Copy the records below verbatim, from the first line through the line containing "add the right", inclusive, and output nothing else.
(DATA FOR THE TASK begins)
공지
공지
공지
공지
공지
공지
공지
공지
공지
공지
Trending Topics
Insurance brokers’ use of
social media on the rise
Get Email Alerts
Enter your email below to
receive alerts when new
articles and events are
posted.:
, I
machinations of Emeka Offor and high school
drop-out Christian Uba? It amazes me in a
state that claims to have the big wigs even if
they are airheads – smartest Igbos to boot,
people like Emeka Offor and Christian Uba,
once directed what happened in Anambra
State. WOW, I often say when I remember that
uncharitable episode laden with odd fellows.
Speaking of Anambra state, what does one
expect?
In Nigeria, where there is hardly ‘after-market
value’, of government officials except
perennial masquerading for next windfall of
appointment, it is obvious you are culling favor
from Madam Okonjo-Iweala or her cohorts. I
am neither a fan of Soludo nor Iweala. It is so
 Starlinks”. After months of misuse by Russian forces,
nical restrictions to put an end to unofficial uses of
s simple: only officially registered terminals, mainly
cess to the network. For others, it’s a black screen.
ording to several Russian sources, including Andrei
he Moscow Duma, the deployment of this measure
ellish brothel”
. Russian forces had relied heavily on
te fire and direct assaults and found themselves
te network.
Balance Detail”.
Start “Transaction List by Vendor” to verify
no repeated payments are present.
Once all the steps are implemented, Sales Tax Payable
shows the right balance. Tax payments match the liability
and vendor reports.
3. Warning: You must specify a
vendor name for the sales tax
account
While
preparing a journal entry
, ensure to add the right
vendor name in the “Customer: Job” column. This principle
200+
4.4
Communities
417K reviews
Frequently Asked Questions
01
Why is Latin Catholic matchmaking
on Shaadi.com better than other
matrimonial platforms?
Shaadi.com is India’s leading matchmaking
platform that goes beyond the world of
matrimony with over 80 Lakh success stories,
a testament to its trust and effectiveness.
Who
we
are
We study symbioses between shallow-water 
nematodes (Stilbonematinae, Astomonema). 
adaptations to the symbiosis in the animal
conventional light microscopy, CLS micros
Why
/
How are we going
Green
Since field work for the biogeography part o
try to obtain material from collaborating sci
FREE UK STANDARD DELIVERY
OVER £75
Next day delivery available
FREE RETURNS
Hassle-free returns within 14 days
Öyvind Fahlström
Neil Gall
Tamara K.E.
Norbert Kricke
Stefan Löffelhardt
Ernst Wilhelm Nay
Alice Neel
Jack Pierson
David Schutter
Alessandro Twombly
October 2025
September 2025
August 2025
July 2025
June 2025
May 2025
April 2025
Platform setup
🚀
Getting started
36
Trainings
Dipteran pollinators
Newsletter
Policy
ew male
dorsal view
(DATA FOR THE TASK ends)
→ TASK RESULT
공지
공지
공지
공지
공지
공지
공지
공지
공지
공지
Trending Topics
Insurance brokers’ use of
social media on the rise
Get Email Alerts
Enter your email below to
receive alerts when new
articles and events are
posted.:
, I
machinations of Emeka Offor and high school
drop-out Christian Uba? It amazes me in a
state that claims to have the big wigs even if
they are airheads – smartest Igbos to boot,
people like Emeka Offor and Christian Uba,
once directed what happened in Anambra
State. WOW, I often say when I remember that
uncharitable episode laden with odd fellows.
Speaking of Anambra state, what does one
expect?
In Nigeria, where there is hardly ‘after-market
value’, of government officials except
perennial masquerading for next windfall of
appointment, it is obvious you are culling favor
from Madam Okonjo-Iweala or her cohorts. I
am neither a fan of Soludo nor Iweala. It is so
 Starlinks”. After months of misuse by Russian forces,
nical restrictions to put an end to unofficial uses of
s simple: only officially registered terminals, mainly
cess to the network. For others, it’s a black screen.
ording to several Russian sources, including Andrei
he Moscow Duma, the deployment of this measure
ellish brothel”
. Russian forces had relied heavily on
te fire and direct assaults and found themselves
te network.
Balance Detail”.
Start “Transaction List by Vendor” to verify
no repeated payments are present.
Once all the steps are implemented, Sales Tax Payable
shows the right balance. Tax payments match the liability
and vendor reports.
3. Warning: You must specify a
vendor name for the sales tax
account
While
preparing a journal entry
, ensure to add the right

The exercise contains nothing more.